Electric vehicle (EV) technologies are currently being developed to lessen environmental impact and overcome shortages of fossil fuel [1,2,3,4,5,6,7,8,9,10]. The typical power configuration of pure electric vehicle (EV) contains four major parts: the battery energy storage (BES), the power converter, the driving inverter of motor, and the energy management system (EMS) [6,8,10]. Among them, BES is the most critical component, which can directly affect the life and endurance of the EV, driving efficiency, and system performance. In general, the power will be drawn rapidly from the BES during the vehicle acceleration, subsequently causing BES output current and temperature to rise quickly. Moreover, the driving inverter is prone to generate less stable pulse currents for the BES during deceleration [9]. Such long-term use not only causes damage to the external body of the battery but also excessively charges and discharges the BES, which eventually will shorten the lifespan of the BES, specifically in high power applications. Although it is feasible to size up the BES for high power demands, the high price of the overall system still remains an issue. Possible solutions may be to select an ultracapacitor (UC), to assist BES, forming a “hybrid energy” system as shown in Figure 1 for EVs [11,12].

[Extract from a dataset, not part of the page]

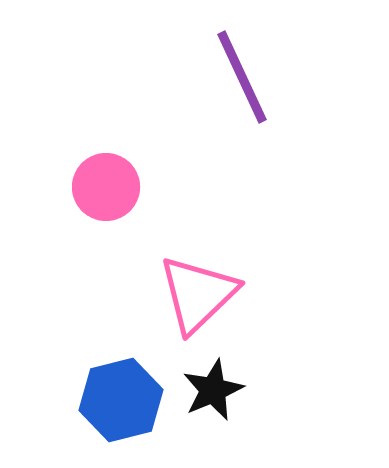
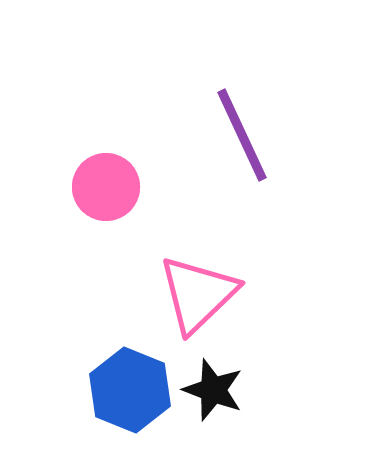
purple line: moved 58 px down
black star: rotated 28 degrees counterclockwise
blue hexagon: moved 9 px right, 10 px up; rotated 24 degrees counterclockwise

UC has high-power density, long cycle life, quick dynamic response, but low-energy-density, which are opposite toward BES. Hence, it should exploit the complementary properties of both the UC and the BES [12]. Several conventional schemes integrating both the BES and UC are shown in Figure 1. These schemes have all been designed to control power flows, supply specific voltages to loads, and to reduce design cost, mass, and power consumptions [12,13,14,15].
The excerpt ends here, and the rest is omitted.